### Instructions to follow
Show each line of the records below where the word "blog" occurs.

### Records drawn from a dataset

※

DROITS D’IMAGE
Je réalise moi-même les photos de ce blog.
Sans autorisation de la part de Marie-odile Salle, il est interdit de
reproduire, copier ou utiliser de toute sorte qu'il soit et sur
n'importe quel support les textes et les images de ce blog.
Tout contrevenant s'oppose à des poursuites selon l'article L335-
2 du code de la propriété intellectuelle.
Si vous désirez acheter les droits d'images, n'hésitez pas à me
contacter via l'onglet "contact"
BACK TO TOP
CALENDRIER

※

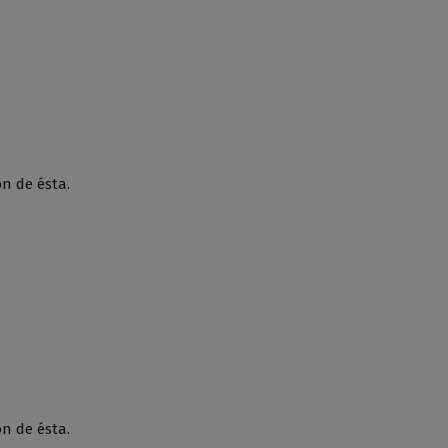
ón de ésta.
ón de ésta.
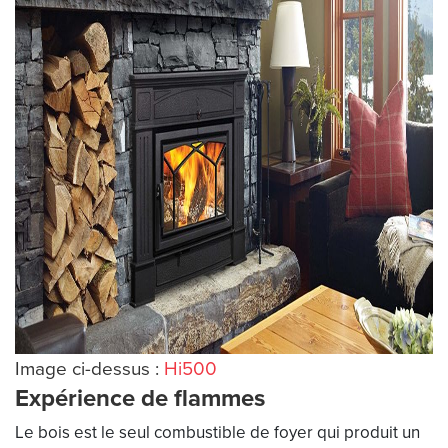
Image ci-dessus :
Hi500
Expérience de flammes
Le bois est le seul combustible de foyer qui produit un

※

### Exercise result
Je réalise moi-même les photos de ce blog.
n'importe quel support les textes et les images de ce blog.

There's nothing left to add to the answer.